Pew Launches Health Care Products Project
New effort seeks to improve patient safety and foster innovation
Most Americans rely on cold medicine, vitamins and other dietary supplements, and myriad other health products sold at their local convenience store. But inadequate oversight of the companies that manufacture these products can put consumers in harm’s way. The Pew Charitable Trusts is leveraging its deep expertise in public health and medical product regulation to launch an initiative that will improve the regulation of health care products.
Pew has succeeded in advancing policies that have improved the oversight and safety of food, drug compounding, the drug supply chain, and medical devices as well as fostering the innovation of new technologies. This initiative will take those efforts further, focusing on the products that many Americans take without their doctor’s supervision: over-the-counter drugs and dietary supplements.

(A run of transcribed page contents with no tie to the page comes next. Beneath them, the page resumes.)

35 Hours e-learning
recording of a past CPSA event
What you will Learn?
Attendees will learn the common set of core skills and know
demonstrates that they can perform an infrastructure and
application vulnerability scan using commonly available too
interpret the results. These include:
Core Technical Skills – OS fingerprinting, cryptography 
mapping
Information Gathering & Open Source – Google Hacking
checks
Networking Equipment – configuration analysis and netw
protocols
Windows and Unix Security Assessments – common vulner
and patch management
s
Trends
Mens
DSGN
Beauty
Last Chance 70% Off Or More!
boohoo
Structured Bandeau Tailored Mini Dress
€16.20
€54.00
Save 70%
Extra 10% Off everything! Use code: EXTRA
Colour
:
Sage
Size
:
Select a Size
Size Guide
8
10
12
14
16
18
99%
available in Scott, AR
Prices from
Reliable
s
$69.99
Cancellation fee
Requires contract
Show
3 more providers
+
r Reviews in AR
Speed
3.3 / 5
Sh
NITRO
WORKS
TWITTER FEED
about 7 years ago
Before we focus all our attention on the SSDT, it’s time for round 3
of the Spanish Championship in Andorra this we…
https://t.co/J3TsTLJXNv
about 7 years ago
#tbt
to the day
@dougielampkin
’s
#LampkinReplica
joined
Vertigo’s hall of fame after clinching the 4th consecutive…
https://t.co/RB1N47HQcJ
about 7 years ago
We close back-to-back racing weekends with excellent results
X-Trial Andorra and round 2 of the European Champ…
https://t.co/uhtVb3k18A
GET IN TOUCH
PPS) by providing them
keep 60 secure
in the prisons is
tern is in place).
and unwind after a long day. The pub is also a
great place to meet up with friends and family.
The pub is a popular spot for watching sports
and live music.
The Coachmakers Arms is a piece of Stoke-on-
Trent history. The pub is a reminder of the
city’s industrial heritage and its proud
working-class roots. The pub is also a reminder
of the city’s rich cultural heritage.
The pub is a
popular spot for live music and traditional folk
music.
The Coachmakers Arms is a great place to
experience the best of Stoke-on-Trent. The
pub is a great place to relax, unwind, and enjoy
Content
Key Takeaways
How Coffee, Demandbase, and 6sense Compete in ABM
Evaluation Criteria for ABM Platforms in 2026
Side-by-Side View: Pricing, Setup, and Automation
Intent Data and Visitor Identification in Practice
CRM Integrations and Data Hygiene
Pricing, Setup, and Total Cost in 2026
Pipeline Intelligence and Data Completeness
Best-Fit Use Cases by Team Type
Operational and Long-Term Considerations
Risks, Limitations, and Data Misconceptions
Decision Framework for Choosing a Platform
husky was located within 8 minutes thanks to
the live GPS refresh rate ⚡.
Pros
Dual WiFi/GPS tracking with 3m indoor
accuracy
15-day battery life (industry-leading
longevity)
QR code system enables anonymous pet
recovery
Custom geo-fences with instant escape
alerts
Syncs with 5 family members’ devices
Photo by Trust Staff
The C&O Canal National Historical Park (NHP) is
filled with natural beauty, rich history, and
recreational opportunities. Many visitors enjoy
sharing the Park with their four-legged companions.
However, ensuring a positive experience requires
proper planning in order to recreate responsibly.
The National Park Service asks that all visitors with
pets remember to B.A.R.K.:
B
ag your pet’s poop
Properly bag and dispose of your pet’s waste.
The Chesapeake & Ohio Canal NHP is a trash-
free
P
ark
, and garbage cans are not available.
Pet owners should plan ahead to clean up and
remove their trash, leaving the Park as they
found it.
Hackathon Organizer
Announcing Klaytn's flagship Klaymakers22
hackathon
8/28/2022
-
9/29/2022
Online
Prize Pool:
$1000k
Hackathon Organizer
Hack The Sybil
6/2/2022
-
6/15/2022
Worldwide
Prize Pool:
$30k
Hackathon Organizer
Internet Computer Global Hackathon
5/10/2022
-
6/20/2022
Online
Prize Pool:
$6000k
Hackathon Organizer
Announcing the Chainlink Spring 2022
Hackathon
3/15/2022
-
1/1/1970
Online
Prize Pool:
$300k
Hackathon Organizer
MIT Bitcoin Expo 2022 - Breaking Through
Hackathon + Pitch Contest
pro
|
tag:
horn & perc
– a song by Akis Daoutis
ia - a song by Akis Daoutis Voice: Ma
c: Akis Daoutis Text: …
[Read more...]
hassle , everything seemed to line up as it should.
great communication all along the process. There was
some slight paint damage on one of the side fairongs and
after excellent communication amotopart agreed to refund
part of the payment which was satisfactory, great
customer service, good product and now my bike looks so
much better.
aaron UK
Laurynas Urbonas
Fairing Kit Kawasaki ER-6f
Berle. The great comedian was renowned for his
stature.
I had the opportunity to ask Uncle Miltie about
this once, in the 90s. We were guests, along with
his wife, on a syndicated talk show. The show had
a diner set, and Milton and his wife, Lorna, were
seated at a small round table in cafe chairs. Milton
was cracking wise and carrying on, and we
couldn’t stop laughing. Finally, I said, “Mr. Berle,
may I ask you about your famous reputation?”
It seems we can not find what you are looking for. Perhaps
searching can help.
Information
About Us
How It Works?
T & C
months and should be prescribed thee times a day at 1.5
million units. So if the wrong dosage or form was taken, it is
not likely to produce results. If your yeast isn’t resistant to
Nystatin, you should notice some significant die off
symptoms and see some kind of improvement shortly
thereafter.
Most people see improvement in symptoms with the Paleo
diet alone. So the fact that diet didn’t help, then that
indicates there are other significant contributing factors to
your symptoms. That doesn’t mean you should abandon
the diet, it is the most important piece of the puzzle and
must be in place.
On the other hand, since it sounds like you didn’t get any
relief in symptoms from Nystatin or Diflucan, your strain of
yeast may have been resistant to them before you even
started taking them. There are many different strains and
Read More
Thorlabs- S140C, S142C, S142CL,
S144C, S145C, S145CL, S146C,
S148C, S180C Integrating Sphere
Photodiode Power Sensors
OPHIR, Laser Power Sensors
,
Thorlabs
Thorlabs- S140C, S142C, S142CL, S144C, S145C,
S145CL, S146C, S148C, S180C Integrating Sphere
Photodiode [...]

We will work to ensure that the Food and Drug Administration can approve changes to over-the-counter drug labels and ingredients quickly and efficiently when it has concerns about their safety or effectiveness. Pew will also work to advance policies to improve the safety of dietary supplements. And it will address challenges associated with other FDA-regulated products, from approval standards for emerging technologies to the appropriate rules for drug promotion.
Pew also looks forward to working with consumers, supplement and over-the-counter drug manufacturers, providers, and government officials to advance the policy changes needed to ensure that safe, high-quality health care products are available to consumers.
Elizabeth Jungman directs The Pew Charitable Trusts’ public health program.